The website also contains a Guide to Durham Street and School Names, including a section on the city’s 28 “Ghost Streets”thoroughfares, alleys and stubs that have been demolished, paved over or built upon.
Here are a few selections:
The construction of the Durham Freeway (Highway 147) made driving to Raleigh easier, but it destroyed the historically African-American Hayti neighborhood. Among the many streets that were eliminated for the highway: Branch Place ran from East Pettigrew Street, near Hendrick Chevrolet, southwest into a section of Hayti called “Mexico,” which, according to the museum website, was a “rough and dangerous place.” Mexico is now the Heritage Square Shopping Center, which was also built over a two-block street, Chess Place. Henry Street/Alley was also in that area.

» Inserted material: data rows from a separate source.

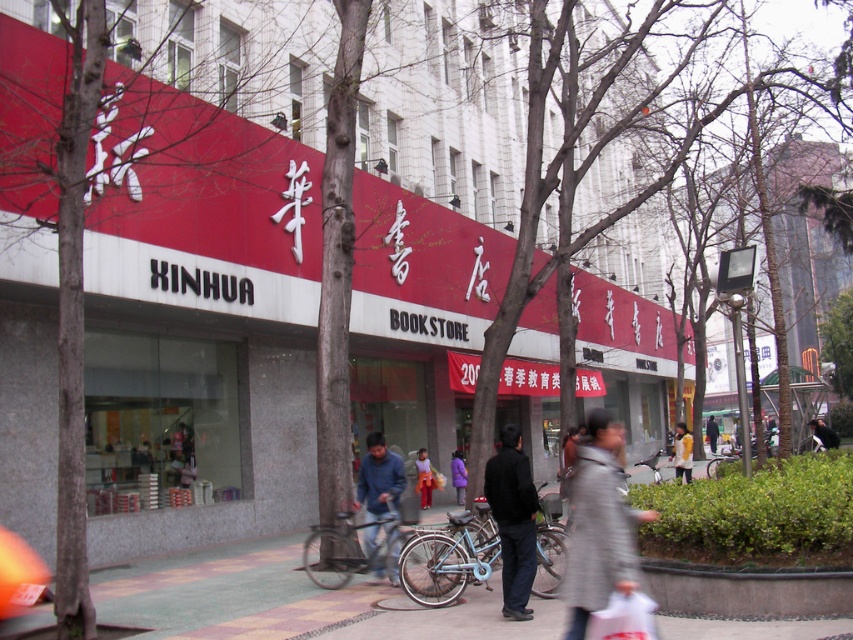 Question: Estimate the real-world distances between objects in this image. Which object is closer to the light gray jacket at center?

Choices:
 (A) dark blue jacket at center
 (B) denim jacket at center
 (C) dark blue jeans at center
 (D) purple fabric coat at center

Answer: (D)

Question: Can you confirm if gray wool coat at center is positioned below dark blue jeans at center?

Choices:
 (A) yes
 (B) no

Answer: (A)

Question: Is blue denim jeans at center further to the viewer compared to light gray jacket at center?

Choices:
 (A) yes
 (B) no

Answer: (B)

Question: Which of the following is the farthest from the observer?

Choices:
 (A) denim jacket at center
 (B) blue denim jeans at center
 (C) matte red bookstore at center

Answer: (A)

Question: Is matte red bookstore at center further to the viewer compared to blue denim jeans at center?

Choices:
 (A) yes
 (B) no

Answer: (B)

Question: Which object appears farthest from the camera in this image?

Choices:
 (A) purple fabric coat at center
 (B) matte red bookstore at center

Answer: (A)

Cozart Street, named after an African-American landowner, vanished in the wake of the freeway. It extended from Fayetteville and Pettigrew streets southwest to Morehead, where an exit ramp is now. A dead end, Coleman Alley ran north-south and is now buried between exits 11 and 12A of the freeway, as is Husband Alley.
Farther west, a shortcut from the Durham Transportation Center and the nearby American Tobacco Campus parking garage to the back of the Beyu Caffe and Toast is up several weedy, wooden and sometimes slippery steps and over the railroad tracks. Well, if a railroad official ever calls you out for trespassing on those steps and tracks, tell him you’re using Carr Street, which back in the tobacco factory days was the route for workers headed north to downtown.
If those pleas fail and you wind up in the Durham County Jail, console yourself with the thought that at least you’re not Cora Street, which is beneath the lockup.
For those of you sitting in Sections 105–119 at the Durham Bulls Athletic Park, you’re sitting on history: Matthews Street ran under your feet, parallel to what is now Blackwell, nearly to Lakewood, just shy of the BP gas station that seems to specialize in 40-ouncers.
Matthews intersected with Tatum Place, just one block long, which ran east-to-west approximately where the left-field warning track is now.